Titre original : Beacon 23

"Je ne suis pas très bon, je suppose, quand il s'agit d'avoir une vision globale. J'arrive à peine à maintenir en état cette petite boîte de conserve qui me tient lieu d'univers. Je ne suis rien d'autre qu'un soldat foutu, originaire d'une petite ville dans le trou du cul d'une vieille planète, et qui s'est débrouillé pour devenir aiguilleur de l'espace.
Et pas des plus doués avec ça".
Hugh Howey est un marin qui a décidé de vivre à l'année sur son voilier. La solitude, il connaît, quand il est perdu au beau milieu de l'océan pacifique, en n'ayant que les étoiles qui se réflètent dans l'eau.
L'espace et l'océan, c'est presque la même chose : le même paysage à perte de vue, personne à qui parler, et ce vide qui vous oppresse inexorablement. Sur l'affiche d'Alien, le film de Ridley Scott, on peut lire "Dans l'espace, personne ne vous entend crier"...
"Mais on ne vous dit ce qu'il en est de vivre avec les cliquetis et les grincements et les petits bips en arrière-plan. Ni comment le vide spatial, des années-lumières à la ronde, peut être ressenti comme un poids énorme, écrasant. Le silence semble constamment gagner du terrain, comme l'obscurité à laquelle j'ai été un jour confronté, dans une grotte de la Virginie-Occidentale. Une obscurité qu'on peut mâcher. Une obscurité qu'on perçoit à des kilomètres alentour. Une obscurité dont on n'est pas certain de pouvoir un jour s'extirper".
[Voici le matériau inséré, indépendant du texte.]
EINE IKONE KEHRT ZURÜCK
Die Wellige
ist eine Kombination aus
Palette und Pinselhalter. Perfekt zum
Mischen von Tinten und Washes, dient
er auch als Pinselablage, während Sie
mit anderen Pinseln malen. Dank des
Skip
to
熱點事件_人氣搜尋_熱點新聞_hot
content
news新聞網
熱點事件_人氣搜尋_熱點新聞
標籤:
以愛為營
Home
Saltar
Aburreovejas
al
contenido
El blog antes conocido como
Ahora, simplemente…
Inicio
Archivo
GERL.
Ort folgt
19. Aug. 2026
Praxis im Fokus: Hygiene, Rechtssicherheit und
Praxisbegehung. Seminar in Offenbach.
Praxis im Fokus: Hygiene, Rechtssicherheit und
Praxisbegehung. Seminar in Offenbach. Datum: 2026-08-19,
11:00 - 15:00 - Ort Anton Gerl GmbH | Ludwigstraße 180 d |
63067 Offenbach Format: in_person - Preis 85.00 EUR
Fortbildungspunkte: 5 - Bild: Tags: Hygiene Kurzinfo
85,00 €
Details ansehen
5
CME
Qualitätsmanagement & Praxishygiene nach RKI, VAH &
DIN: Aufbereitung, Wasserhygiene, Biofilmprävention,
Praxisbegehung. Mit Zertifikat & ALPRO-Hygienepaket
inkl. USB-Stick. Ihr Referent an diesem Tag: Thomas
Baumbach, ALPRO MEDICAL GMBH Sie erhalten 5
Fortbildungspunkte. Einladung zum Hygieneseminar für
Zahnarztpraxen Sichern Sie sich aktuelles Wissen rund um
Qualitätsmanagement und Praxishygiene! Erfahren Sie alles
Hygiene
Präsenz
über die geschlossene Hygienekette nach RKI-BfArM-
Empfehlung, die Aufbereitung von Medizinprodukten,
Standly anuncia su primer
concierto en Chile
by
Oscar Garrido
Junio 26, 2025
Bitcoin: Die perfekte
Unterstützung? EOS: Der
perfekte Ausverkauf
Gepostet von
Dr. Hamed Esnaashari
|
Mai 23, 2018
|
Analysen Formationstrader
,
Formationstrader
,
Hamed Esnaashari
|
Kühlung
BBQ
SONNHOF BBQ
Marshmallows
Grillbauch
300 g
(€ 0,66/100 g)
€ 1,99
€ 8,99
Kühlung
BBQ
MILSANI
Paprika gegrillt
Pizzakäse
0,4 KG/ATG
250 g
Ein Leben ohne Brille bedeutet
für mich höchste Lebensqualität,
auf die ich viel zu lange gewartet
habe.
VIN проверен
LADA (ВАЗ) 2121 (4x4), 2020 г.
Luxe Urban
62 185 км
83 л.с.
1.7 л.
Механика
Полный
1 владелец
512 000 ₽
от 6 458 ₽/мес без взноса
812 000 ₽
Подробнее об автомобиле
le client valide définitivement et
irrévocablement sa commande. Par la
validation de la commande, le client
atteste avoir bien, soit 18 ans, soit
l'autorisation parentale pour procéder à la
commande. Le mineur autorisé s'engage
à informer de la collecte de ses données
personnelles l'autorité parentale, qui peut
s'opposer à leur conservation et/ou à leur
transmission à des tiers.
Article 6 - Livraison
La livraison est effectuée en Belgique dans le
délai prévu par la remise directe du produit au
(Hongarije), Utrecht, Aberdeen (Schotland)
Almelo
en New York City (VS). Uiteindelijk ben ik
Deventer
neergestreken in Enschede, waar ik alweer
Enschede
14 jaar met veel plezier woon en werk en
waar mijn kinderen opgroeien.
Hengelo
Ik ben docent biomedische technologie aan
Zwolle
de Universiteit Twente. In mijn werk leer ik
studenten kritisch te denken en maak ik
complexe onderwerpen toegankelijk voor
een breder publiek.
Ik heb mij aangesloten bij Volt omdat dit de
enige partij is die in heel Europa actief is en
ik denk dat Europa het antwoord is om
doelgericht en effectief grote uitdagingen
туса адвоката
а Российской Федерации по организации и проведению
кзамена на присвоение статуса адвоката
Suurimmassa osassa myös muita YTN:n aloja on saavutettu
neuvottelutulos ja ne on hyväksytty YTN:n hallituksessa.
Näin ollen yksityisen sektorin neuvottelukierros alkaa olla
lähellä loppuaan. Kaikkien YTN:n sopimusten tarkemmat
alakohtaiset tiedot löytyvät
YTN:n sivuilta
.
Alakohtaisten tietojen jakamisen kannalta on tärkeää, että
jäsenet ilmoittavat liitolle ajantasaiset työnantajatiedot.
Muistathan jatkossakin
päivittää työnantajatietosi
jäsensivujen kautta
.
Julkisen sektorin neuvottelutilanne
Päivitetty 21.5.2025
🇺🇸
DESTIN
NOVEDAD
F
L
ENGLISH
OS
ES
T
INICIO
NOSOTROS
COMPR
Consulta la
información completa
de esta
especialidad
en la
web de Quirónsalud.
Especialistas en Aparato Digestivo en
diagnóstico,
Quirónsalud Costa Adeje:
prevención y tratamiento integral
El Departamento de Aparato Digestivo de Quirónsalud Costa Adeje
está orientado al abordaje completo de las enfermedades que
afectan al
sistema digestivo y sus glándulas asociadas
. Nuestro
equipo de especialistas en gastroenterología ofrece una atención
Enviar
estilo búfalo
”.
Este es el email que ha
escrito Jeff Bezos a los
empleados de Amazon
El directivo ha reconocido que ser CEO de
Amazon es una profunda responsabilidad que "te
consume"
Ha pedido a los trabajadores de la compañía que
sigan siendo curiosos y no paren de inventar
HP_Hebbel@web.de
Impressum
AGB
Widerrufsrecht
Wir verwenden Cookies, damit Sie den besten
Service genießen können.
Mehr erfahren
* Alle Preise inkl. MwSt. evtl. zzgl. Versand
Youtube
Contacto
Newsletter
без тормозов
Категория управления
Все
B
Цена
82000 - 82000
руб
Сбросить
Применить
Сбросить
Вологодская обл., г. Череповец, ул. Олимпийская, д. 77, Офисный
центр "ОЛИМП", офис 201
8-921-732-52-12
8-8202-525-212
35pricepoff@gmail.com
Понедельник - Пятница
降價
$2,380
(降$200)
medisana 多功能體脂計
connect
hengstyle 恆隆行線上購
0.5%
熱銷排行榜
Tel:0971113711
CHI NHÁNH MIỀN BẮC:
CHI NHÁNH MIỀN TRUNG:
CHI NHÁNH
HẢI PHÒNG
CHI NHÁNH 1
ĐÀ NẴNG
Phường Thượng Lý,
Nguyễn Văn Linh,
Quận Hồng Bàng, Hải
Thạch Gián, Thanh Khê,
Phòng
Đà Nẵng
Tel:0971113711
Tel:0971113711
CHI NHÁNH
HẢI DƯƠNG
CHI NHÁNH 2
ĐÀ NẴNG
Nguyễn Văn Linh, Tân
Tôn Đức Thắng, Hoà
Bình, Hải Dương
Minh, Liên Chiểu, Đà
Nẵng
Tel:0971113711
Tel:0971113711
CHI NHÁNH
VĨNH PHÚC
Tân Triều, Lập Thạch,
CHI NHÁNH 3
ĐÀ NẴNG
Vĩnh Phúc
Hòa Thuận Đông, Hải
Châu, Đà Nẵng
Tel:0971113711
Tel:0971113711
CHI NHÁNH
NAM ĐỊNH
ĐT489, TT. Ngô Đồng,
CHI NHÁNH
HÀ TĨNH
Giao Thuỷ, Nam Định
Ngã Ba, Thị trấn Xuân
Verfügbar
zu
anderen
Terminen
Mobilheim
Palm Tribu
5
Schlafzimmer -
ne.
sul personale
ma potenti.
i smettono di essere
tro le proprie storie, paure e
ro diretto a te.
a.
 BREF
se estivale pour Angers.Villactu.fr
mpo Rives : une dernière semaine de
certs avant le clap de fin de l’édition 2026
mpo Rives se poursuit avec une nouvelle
Au XXIIIème siècle donc, l'Homme a conquis la Voie Lactée, notre galaxie, et la NASA a disséminé ça et là des phares pour guider les transporteurs interstellaires. Le gardien de phare existe toujours, mais il vit sa solitude dans l'espace, déclenchant ses balises à l'approche des voyageurs. Le phare 23 est le plus éloigné de la Terre, au bord du secteur 8. Son gardien, après avoir connu les saletés de la guerre contre les aliens, a décidé de signer un contrat de deux ans pour veiller à l'entretien et au bon fonctionnement du site. En secret, la compagnie de ses semblables ne l'intéresse plus depuis qu'il a vu des amis mourir au combat pour des causes souvent obscures. C'est pourquoi, il envisage de passer le restant de sa vie dans le phare.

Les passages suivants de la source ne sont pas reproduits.